I can see the lawyers salivating now, not sure who came up with idea but they are a complete idiot. I agree with neilson@ just another way to discriminate.

michael.e.garrity
michael.e.garrity

Having been a former HR compensation analyst, I want to observe that HR selection is all about fashion, style and fads and screening.I wonder if anyone has considered any empirical evidence that these cool new methods are valid or reliable selection devices

2bczar4u
2bczar4u

Really? According to whom is this the trend? Are they running the reality shows on Life and TLC and A&E? Might work if I was going for an acting role..... I'm not a real Project Manager I only play one on TV..... sheesh!

neilson
neilson

The video interview is an excellent way of screening out people with facial deformities, incorrect skin color, or an age over 25 years.

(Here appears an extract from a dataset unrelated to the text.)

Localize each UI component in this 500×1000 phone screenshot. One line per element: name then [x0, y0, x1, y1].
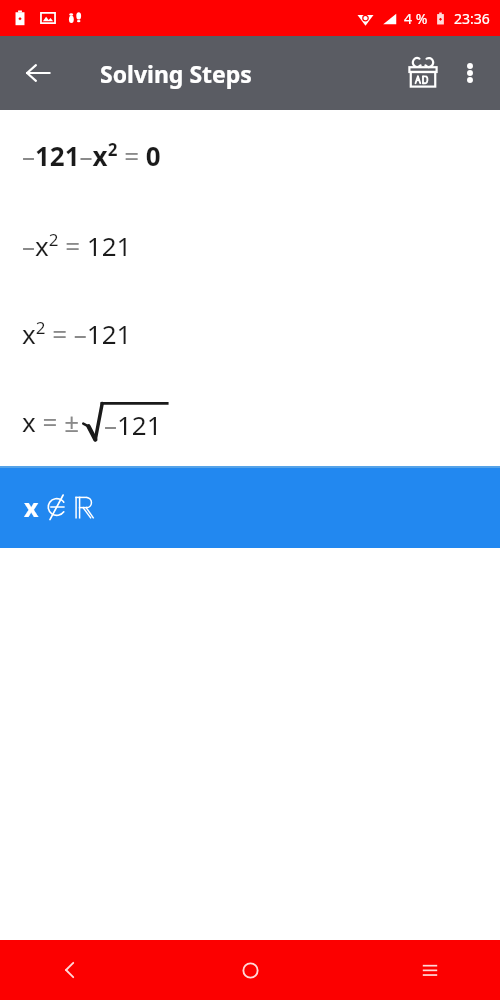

Some few people naturally look handsome or even gorgeous on video. The rest of us would be improved by wearing Nixon or Godzilla masks. You want a WHAT interview? Video? Are you kidding? I must have misread the job description, and you're hiring on-screen talent. Sorry to have bothered you. MORE ::: Almost forgot to mention that some of us do not have video equipment, as our interests are elsewhere. That'll sure help them, as they screen out all the non-video people while they try to find someone who can hack regexp. EVEN MORE::: This is someone's silly scheme for improving his own advancement within the HR department.

Blue Rabbit
Blue Rabbit

This will appeal to HR types and managers with an HR background because of the ease with which they can mail the video around and see what the rest of the company thinks. Do I want to work with a client that behaves like that? No. Will the client get the best people for the job? No. The ones that will do well are the BS merchants in the shiniest suits - this is the LAST way I would recruit technical staff.

Tony Hopkinson
Tony Hopkinson

employer is worth bothering with. We would like you to do a video Tony. No, in fact hell no, go away, now.

Suresh Mukhi
Suresh Mukhi

How about a sample video of what works and what doesn't work?

kitekrazy
kitekrazy

You would have to get a copy of the video first. Not easy. Discrimination is actually legal in the private sector. How many effeminate white males do you see working in a store where a majority of it's inventory is FUBU clothing. How many obese sales ladies do you see at a Victoria Secret. How many gay bars hire a straight male bartender. The list goes on.

toni.bowers
toni.bowers

Because I agree--I would have to do some kind of artsy, shadow side-profile for one of these videos. I am just not photogenic.

Locrian_Lyric
Locrian_Lyric

...someone as ugly as me? I'd need to hire a makeup artist.